X&Y by Coldplay
October 11, 2009
A band’s success often takes a certain trajectory. There is the breakthrough album, then the one that takes them to another level and then the next one… for Coldplay, X&Y was the “next one” and it suffers as they often do from expectations. There had no doubt been a massive progression from debut Parachutes to A Rush of Blood to the Head, but X&Y, despite protestations at the time, seems in retrospect to be the difficult one. It has none of the standout tracks that characterised both their predecessors, or rather, those emblematic tracks were too sombre, too mainstream.
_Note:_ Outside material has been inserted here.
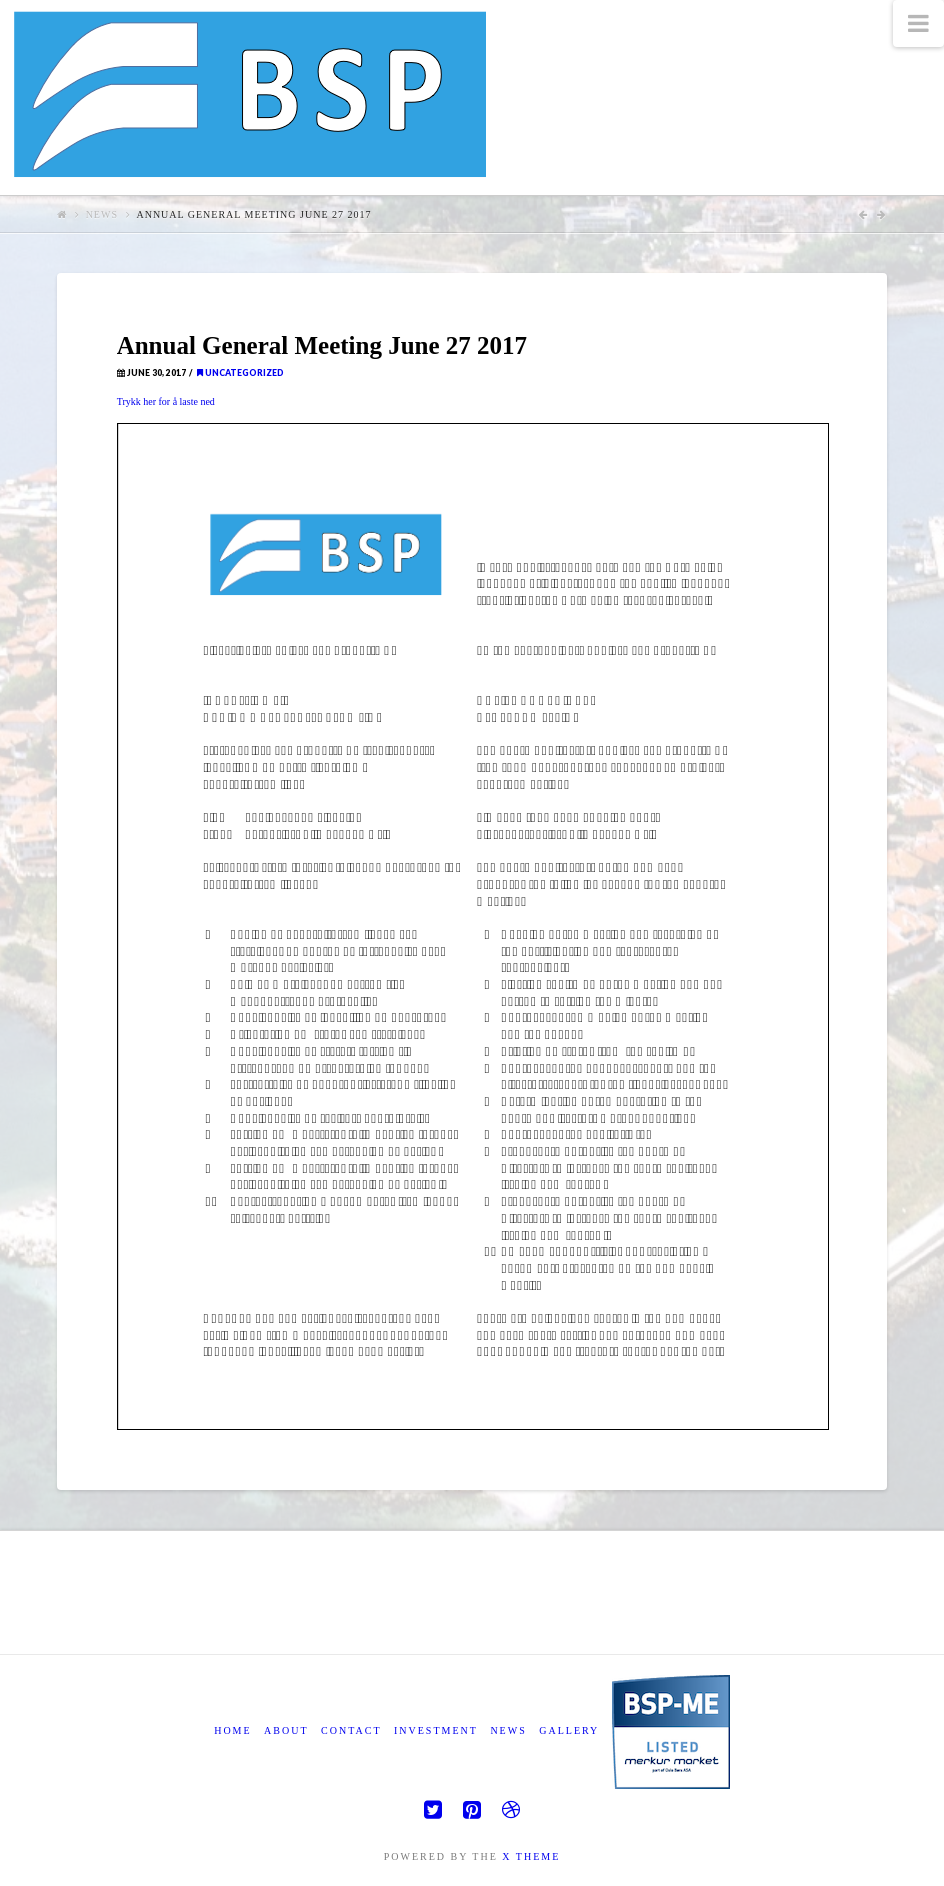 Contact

It’s a downbeat album, and I’m not sure it was what the world wanted from Coldplay in record number 3, though the world as ever gave them the benefit of the doubt. It would probably take Viva La Vida, with its renewed optimism, to stop them going into a downward spiral. There’s the troublesome Talk, a riff looking for a song, and only finding one in a sample of Kraftwerk’s Computer Love. Then there’s there most maudlin and barren ballad, the piano led Fix You. Never a guitar act in the same way that Radiohead are, the acoustic guitars and pianos on this album dominate to a somnabulistic effect.
Deliberately put into 2 sides, X and Y, the latter is the more upbeat – and there are some nice melodies, and some pleasing arrangements, but everything is either tentative or tasteful. Album tracks like What If and The Hardest Part see Chris Martin at his most plaintive, and that’s part of the band’s appeal, yet there’s something distant about the album compared with what they’ve done before.
Opening single Speed of Sound sounded beautiful but overproduced and there was some anger from commentators when it was kept from number one by a novelty record, Crazy Frog’s ringtone based version of Axel F. It was a certain irony that a band trying to cope with being modern was beaten to the top by an effortless modernity.
Yet Speed of Sound is more similar to the previous albums anthems than X&Ys acoustic ballads.
At the end of the day, the album remains a solid piece of work, beautiful in parts, but one-paced, and seeming to lack the definition of their best work. Its sales were still remarkable though – and Coldplay would end the decade having released four multi-million selling records.